The Food and Drug Administration has authorized a virtual reality system as a prescription treatment for chronic back pain, the agency announced today. The therapy, called EaseVRx, joins the shortlist of agency-approved digital therapies in recent years.

EaseVRx includes a virtual reality viewer and a device that amplifies the sound of the user's breathing to aid in breathing exercises. It uses principles of cognitive-behavioural therapy, which is to help people recognize and understand various patterns of thought and emotions. The program addresses pain via relaxation, distraction, and a better awareness of internal cues, the FDA said in its statement.

The FDA cleared EaseVRx based on data from an eight-week study of 179 people with lower back pain that lasted almost six months or more. Half used the EaseVRx program, and the other half participated in another two-dimensional virtual reality program that did not use cognitive behavioural therapy methods. About two-thirds of the participants who used EaseVRx said they had a pain reduction of more than 30 percent, while only 41 percent of the control group had a similar decline. In addition, pain reduction lasted up to three months after the study for people in the EaseVRx group, but not for the control group.

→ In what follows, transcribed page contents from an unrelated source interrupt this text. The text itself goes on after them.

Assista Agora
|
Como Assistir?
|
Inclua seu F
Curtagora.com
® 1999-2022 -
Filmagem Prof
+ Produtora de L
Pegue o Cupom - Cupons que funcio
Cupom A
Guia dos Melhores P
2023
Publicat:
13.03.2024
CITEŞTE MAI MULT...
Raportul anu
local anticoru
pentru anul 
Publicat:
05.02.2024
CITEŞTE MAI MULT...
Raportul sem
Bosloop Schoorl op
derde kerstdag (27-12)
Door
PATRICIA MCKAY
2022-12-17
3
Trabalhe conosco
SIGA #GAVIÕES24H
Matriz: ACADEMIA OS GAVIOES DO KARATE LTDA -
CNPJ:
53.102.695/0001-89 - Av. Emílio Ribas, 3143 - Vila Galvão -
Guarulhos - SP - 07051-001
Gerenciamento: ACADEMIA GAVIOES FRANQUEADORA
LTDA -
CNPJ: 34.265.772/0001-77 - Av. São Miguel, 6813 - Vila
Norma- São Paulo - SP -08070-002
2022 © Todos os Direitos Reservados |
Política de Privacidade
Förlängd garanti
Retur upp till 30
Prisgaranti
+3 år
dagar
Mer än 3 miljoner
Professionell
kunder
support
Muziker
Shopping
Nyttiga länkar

The virtual reality system could be an alternative option to opioid drugs for back pain, Christopher Loftus, acting director of the FDA's Office of Neurological and Physical Medicine Devices, said in a statement. Research shows that psychological approaches can be effective treatments for chronic pain for some people, and advocates emphasize that targeting those components at pain does not make the pain any less accurate. However, cognitive-behavioural therapy for pain is sometimes controversial, and efforts to integrate it into standard care have been met with concerns that it will be used as an excuse for people to abandon necessary medications.

EaseVRx was developed by the AppliedVR company, which is also testing its platform to treat fibromyalgia pain, burn pain, or labor pain.

Its approval for back pain comes about a month after the FDA approved another virtual reality treatment used to treat visual disorders in children. The agency also approved a prescription video game called EndeavorRx to treat ADHD in children ages eight to 12.